Shares in FTSE 250 asset management firm Ashmore Group (LON:ASHM) slipped 2.04% to 383.60p (as of 13:55 BST) after a 9% decline in assets under management for the year ended 30th June as poor market performance outweighed equity inflows. Lower operating costs contributed to a 1% improved in pre-tax profits and management have recommended a 2% improvement in the final dividend.
CEO Mark Coombs commented: “Ashmore has delivered a solid operational and financial performance over the past year, against a backdrop of significant market dislocation in the third quarter as a result of the worldwide COVID-19 pandemic. The Group’s business model, based on a consistent global operating platform, has proven its resilience in this challenging period and, after the initial negative impact in Q3, the investment processes are delivering outperformance as markets recover and client flows have continued to stabilise.

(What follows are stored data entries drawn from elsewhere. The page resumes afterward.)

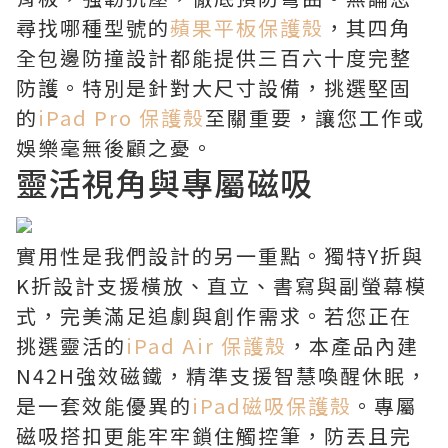
尋找哪種型號的
蘋果平板保護殼
，其四角
全包邊防撞設計都能提供三百六十度完整
防護。特別是針對大尺寸設備，挑選堅固
的
iPad Pro 保護殼
至關重要，讓您工作或
娛樂毫無後顧之憂。
靈活視角與專屬磁吸
實用性是我們設計的另一重點。獨特Y折與
K折設計支援橫放、直立、書寫與副螢幕模
式，完美滿足追劇與創作需求。若您正在
挑選靈活的
iPad Air 保護殼
，本產品內建
N42H強效磁鐵，精準支援智慧喚醒休眠，
是一套效能優異的
iPad磁吸保護殼
。專屬
磁吸搭扣更能牢牢鎖住觸控筆，防丟且完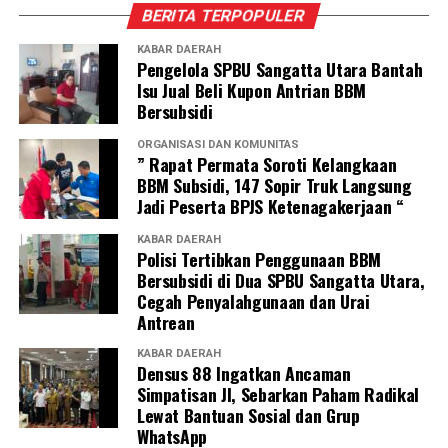
BERITA TERPOPULER
KABAR DAERAH
Pengelola SPBU Sangatta Utara Bantah
Isu Jual Beli Kupon Antrian BBM
Bersubsidi
ORGANISASI DAN KOMUNITAS
” Rapat Permata Soroti Kelangkaan
BBM Subsidi, 147 Sopir Truk Langsung
Jadi Peserta BPJS Ketenagakerjaan “
KABAR DAERAH
Polisi Tertibkan Penggunaan BBM
Bersubsidi di Dua SPBU Sangatta Utara,
Cegah Penyalahgunaan dan Urai
Antrean
KABAR DAERAH
Densus 88 Ingatkan Ancaman
Simpatisan JI, Sebarkan Paham Radikal
Lewat Bantuan Sosial dan Grup
WhatsApp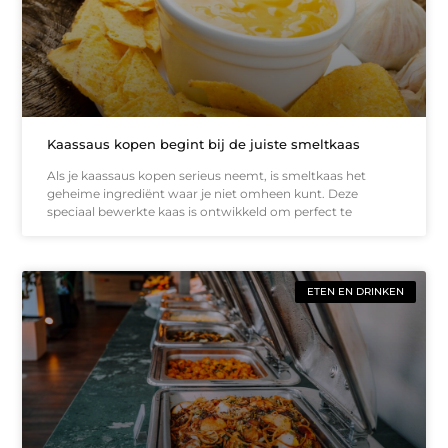
Kaassaus kopen begint bij de juiste smeltkaas
Als je kaassaus kopen serieus neemt, is smeltkaas het
geheime ingrediënt waar je niet omheen kunt. Deze
speciaal bewerkte kaas is ontwikkeld om perfect te
ETEN EN DRINKEN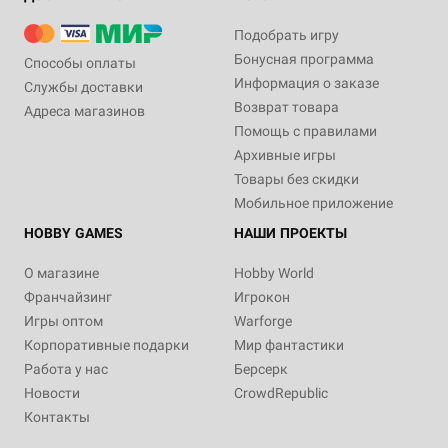
Подобрать игру
Бонусная программа
Способы оплаты
Информация о заказе
Службы доставки
Возврат товара
Адреса магазинов
Помощь с правилами
Архивные игры
Товары без скидки
Мобильное приложение
HOBBY GAMES
НАШИ ПРОЕКТЫ
О магазине
Hobby World
Франчайзинг
Игрокон
Игры оптом
Warforge
Корпоративные подарки
Мир фантастики
Работа у нас
Берсерк
Новости
CrowdRepublic
Контакты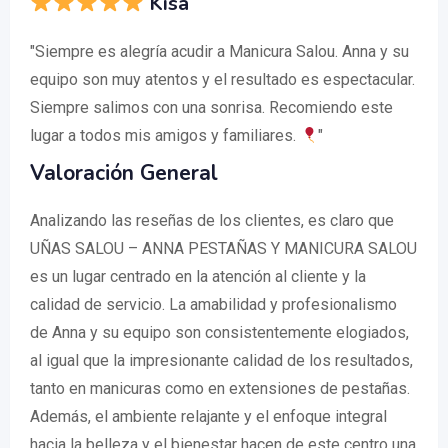
Kisa
"Siempre es alegría acudir a Manicura Salou. Anna y su
equipo son muy atentos y el resultado es espectacular.
Siempre salimos con una sonrisa. Recomiendo este
lugar a todos mis amigos y familiares.
"
Valoración General
Analizando las reseñas de los clientes, es claro que
UÑAS SALOU – ANNA PESTAÑAS Y MANICURA SALOU
es un lugar centrado en la atención al cliente y la
calidad de servicio. La amabilidad y profesionalismo
de Anna y su equipo son consistentemente elogiados,
al igual que la impresionante calidad de los resultados,
tanto en manicuras como en extensiones de pestañas.
Además, el ambiente relajante y el enfoque integral
hacia la belleza y el bienestar hacen de este centro una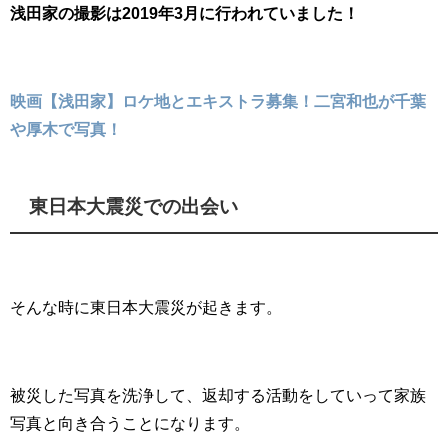
浅田家の撮影は2019年3月に行われていました！
映画【浅田家】ロケ地とエキストラ募集！二宮和也が千葉
や厚木で写真！
東日本大震災での出会い
そんな時に東日本大震災が起きます。
被災した写真を洗浄して、返却する活動をしていって家族
写真と向き合うことになります。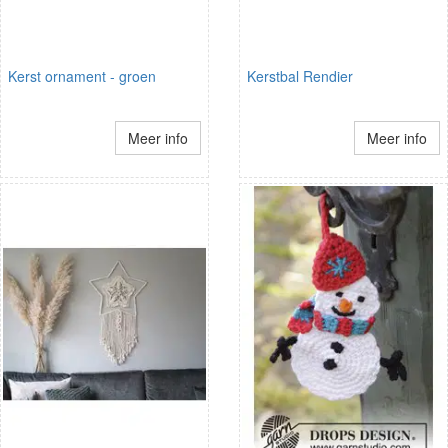
Kerst ornament - groen
Kerstbal Rendier
Meer info
Meer info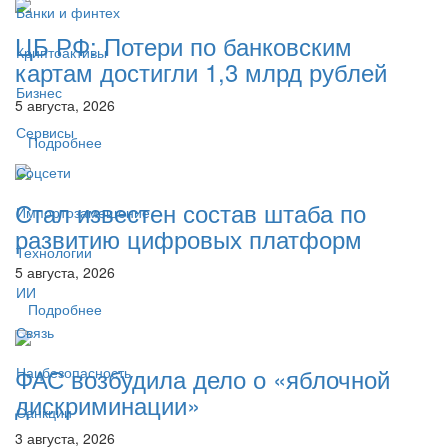
Банки и финтех
ЦБ РФ: Потери по банковским
Криптоактивы
картам достигли 1,3 млрд рублей
Бизнес
5 августа, 2026
Сервисы
Подробнее
Соцсети
Стал известен состав штаба по
Импортозамещение
развитию цифровых платформ
Технологии
5 августа, 2026
ИИ
Подробнее
Связь
ФАС возбудила дело о «яблочной
Нацбезопасность
дискриминации»
Санкции
3 августа, 2026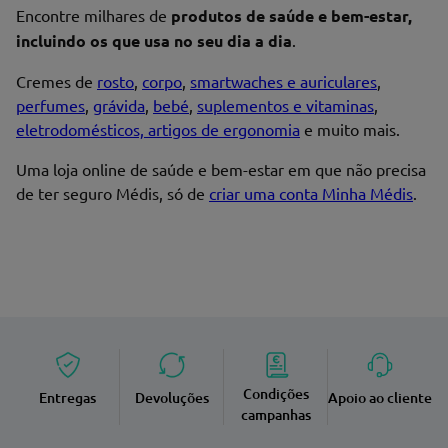
Encontre milhares de
produtos de saúde e bem-estar,
incluindo os que usa no seu dia a dia
.
Cremes de
rosto
,
corpo
,
smartwaches e auriculares
,
perfumes
,
grávida
,
bebé
,
suplementos e vitaminas
,
eletrodomésticos, artigos de ergonomia
e muito mais.
Uma loja online de saúde e bem-estar em que não precisa
de ter seguro Médis, só de
criar uma conta Minha Médis
.
Condições
Entregas
Devoluções
Apoio ao cliente
campanhas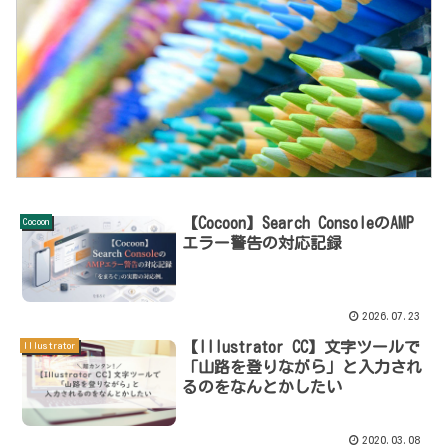
【Cocoon】Search ConsoleのAMP
Cocoon
エラー警告の対応記録
2026.07.23
【Illustrator CC】文字ツールで
Illustrator
「山路を登りながら」と入力され
るのをなんとかしたい
2020.03.08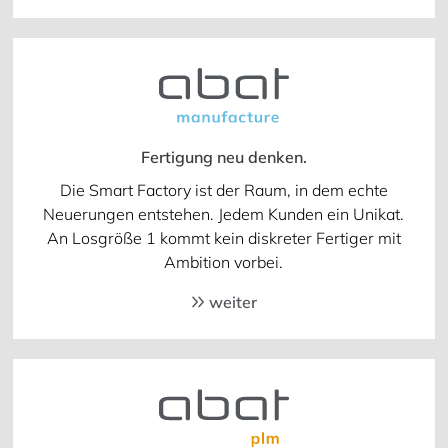
Fertigung neu denken.
Die Smart Factory ist der Raum, in dem echte
Neuerungen entstehen. Jedem Kunden ein Unikat.
An Losgröße 1 kommt kein diskreter Fertiger mit
Ambition vorbei.
weiter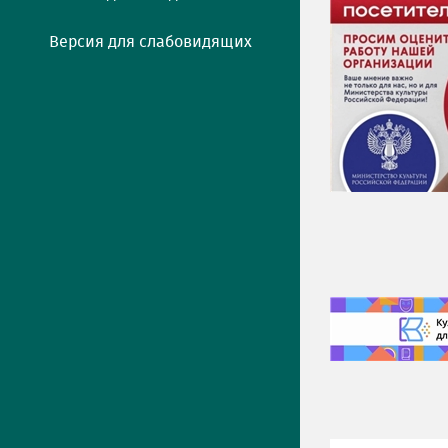
Версия для слабовидящих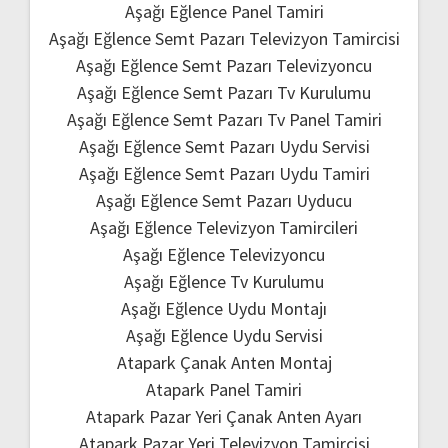
Aşağı Eğlence Panel Tamiri
Aşağı Eğlence Semt Pazarı Televizyon Tamircisi
Aşağı Eğlence Semt Pazarı Televizyoncu
Aşağı Eğlence Semt Pazarı Tv Kurulumu
Aşağı Eğlence Semt Pazarı Tv Panel Tamiri
Aşağı Eğlence Semt Pazarı Uydu Servisi
Aşağı Eğlence Semt Pazarı Uydu Tamiri
Aşağı Eğlence Semt Pazarı Uyducu
Aşağı Eğlence Televizyon Tamircileri
Aşağı Eğlence Televizyoncu
Aşağı Eğlence Tv Kurulumu
Aşağı Eğlence Uydu Montajı
Aşağı Eğlence Uydu Servisi
Atapark Çanak Anten Montaj
Atapark Panel Tamiri
Atapark Pazar Yeri Çanak Anten Ayarı
Atapark Pazar Yeri Televizyon Tamircisi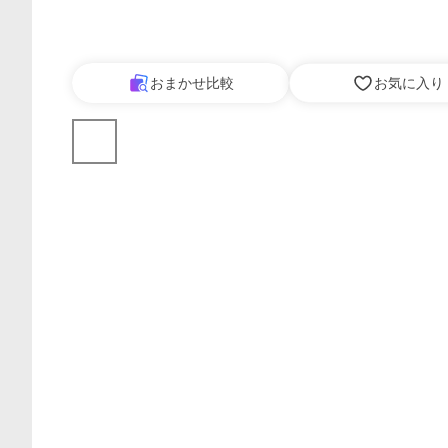
おまかせ比較
お気に入り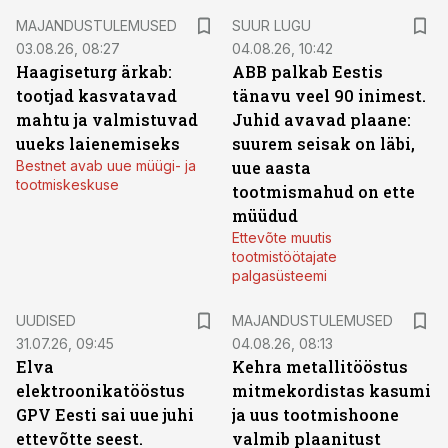
MAJANDUSTULEMUSED
SUUR LUGU
03.08.26, 08:27
04.08.26, 10:42
Haagiseturg ärkab:
ABB palkab Eestis
tootjad kasvatavad
tänavu veel 90 inimest.
mahtu ja valmistuvad
Juhid avavad plaane:
uueks laienemiseks
suurem seisak on läbi,
Bestnet avab uue müügi- ja
uue aasta
tootmiskeskuse
tootmismahud on ette
müüdud
Ettevõte muutis
tootmistöötajate
palgasüsteemi
UUDISED
MAJANDUSTULEMUSED
31.07.26, 09:45
04.08.26, 08:13
Elva
Kehra metallitööstus
elektroonikatööstus
mitmekordistas kasumi
GPV Eesti sai uue juhi
ja uus tootmishoone
ettevõtte seest.
valmib plaanitust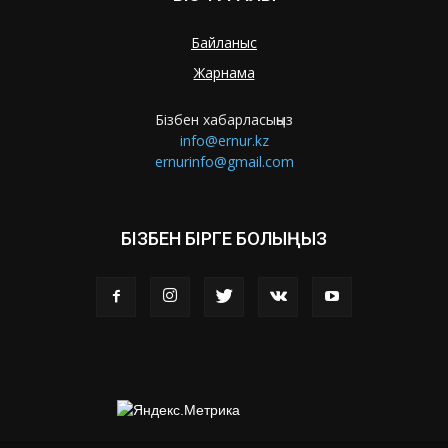
Байланыс
Жарнама
Бізбен хабарласыңыз
info@ernur.kz
ernurinfo@gmail.com
БІЗБЕН БІРГЕ БОЛЫҢЫЗ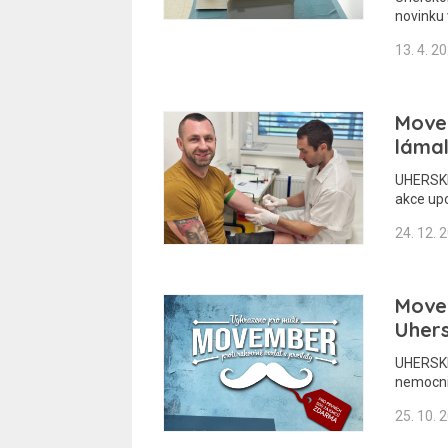
novinku
13. 4. 2
Move
láma
UHERSKÉ
akce upo
24. 12. 
Move
Uher
UHERSKÉ
nemocni
25. 10. 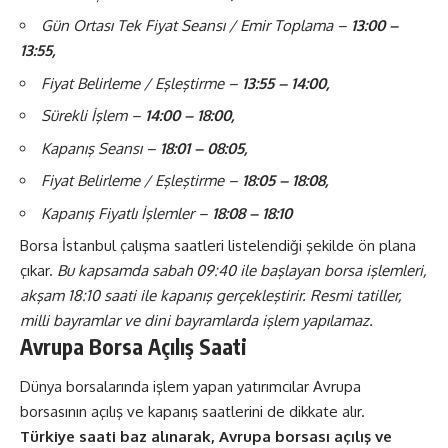
Gün Ortası Tek Fiyat Seansı / Emir Toplama –
13:00 –
13:55,
Fiyat Belirleme / Eşleştirme –
13:55 – 14:00,
Sürekli İşlem –
14:00 – 18:00,
Kapanış Seansı –
18:01 – 08:05,
Fiyat Belirleme / Eşleştirme –
18:05 – 18:08,
Kapanış Fiyatlı İşlemler –
18:08 – 18:10
Borsa İstanbul çalışma saatleri listelendiği şekilde ön plana
çıkar.
Bu kapsamda sabah 09:40 ile başlayan borsa işlemleri,
akşam 18:10 saati ile kapanış gerçekleştirir. Resmi tatiller,
milli bayramlar ve dini bayramlarda işlem yapılamaz.
Avrupa Borsa Açılış Saati
Dünya borsalarında işlem yapan yatırımcılar Avrupa
borsasının açılış ve kapanış saatlerini de dikkate alır.
Türkiye saati baz alınarak, Avrupa borsası açılış ve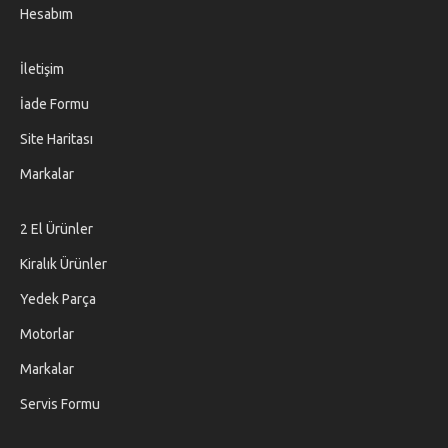
Hesabım
İletişim
İade Formu
Site Haritası
Markalar
2 El Ürünler
Kiralık Ürünler
Yedek Parça
Motorlar
Markalar
Servis Formu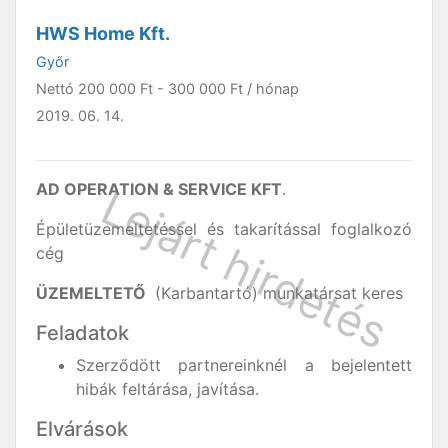
HWS Home Kft.
Győr
Nettó
200 000 Ft
-
300 000 Ft
/ hónap
2019. 06. 14.
AD OPERATION & SERVICE KFT
.
Épületüzemeltetéssel és takarítással foglalkozó
cég
ÜZEMELTETŐ
(Karbantartó) munkatársat keres
Feladatok
Szerződött partnereinknél a bejelentett
hibák feltárása, javítása.
Elvárások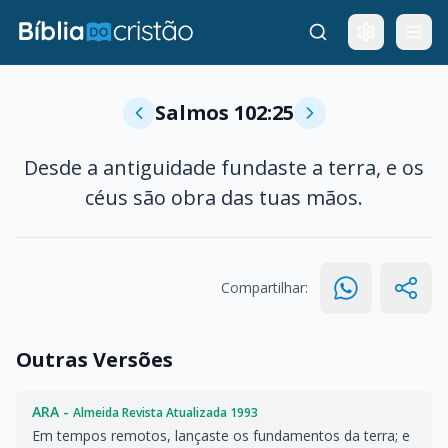
Salmos 102:25
Desde a antiguidade fundaste a terra, e os
céus são obra das tuas mãos.
Compartilhar:
Outras Versões
ARA -
Almeida Revista Atualizada 1993
Em tempos remotos, lançaste os fundamentos da terra; e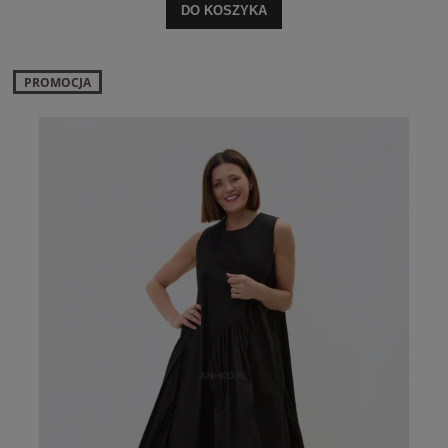
DO KOSZYKA
PROMOCJA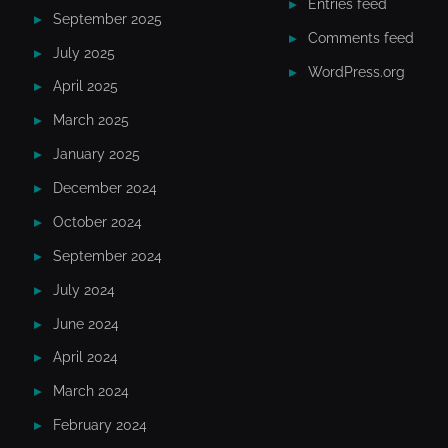
Entries feed
September 2025
Comments feed
July 2025
WordPress.org
April 2025
March 2025
January 2025
December 2024
October 2024
September 2024
July 2024
June 2024
April 2024
March 2024
February 2024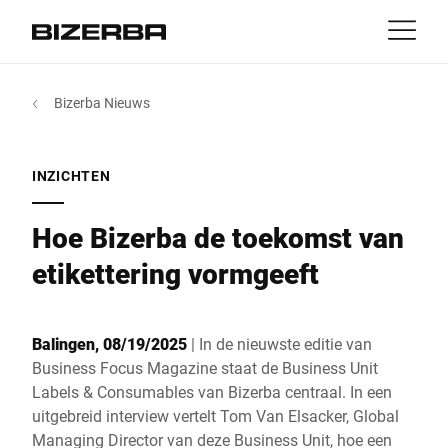
Contact
Terug
Bizerba Nieuws
MyBizerba
Producten & Oplossingen
Europa
Jobs
INZICHTEN
NL
|
FR
be
Amerika
Activiteiten
Hoe Bizerba de toekomst van
Azië
etikettering vormgeeft
Experience
Australië
Balingen, 08/19/2025
| In de nieuwste editie van
Service
Business Focus Magazine staat de Business Unit
Labels & Consumables van Bizerba centraal. In een
Afrika
uitgebreid interview vertelt Tom Van Elsacker, Global
Over ons
Managing Director van deze Business Unit, hoe een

“The economic and social effects of the virus will continue for some time and the medium to long term impact remains uncertain. However, the huge diversity of Emerging Markets means that countries will be affected and will respond differently, thereby providing a wide range of potential return scenarios for active managers. Importantly, many emerging nations have the policy flexibility to cope with the challenges, and they provide superior growth and yield prospects compared with many Developed Markets, where high equity valuations and persistently low or negative rates combine with low growth and high levels of debt. This provides clear incentives for investors to increase allocations to both equity and fixed income markets in the emerging world and therefore supports the medium-term growth opportunity for Ashmore’s specialist approach“.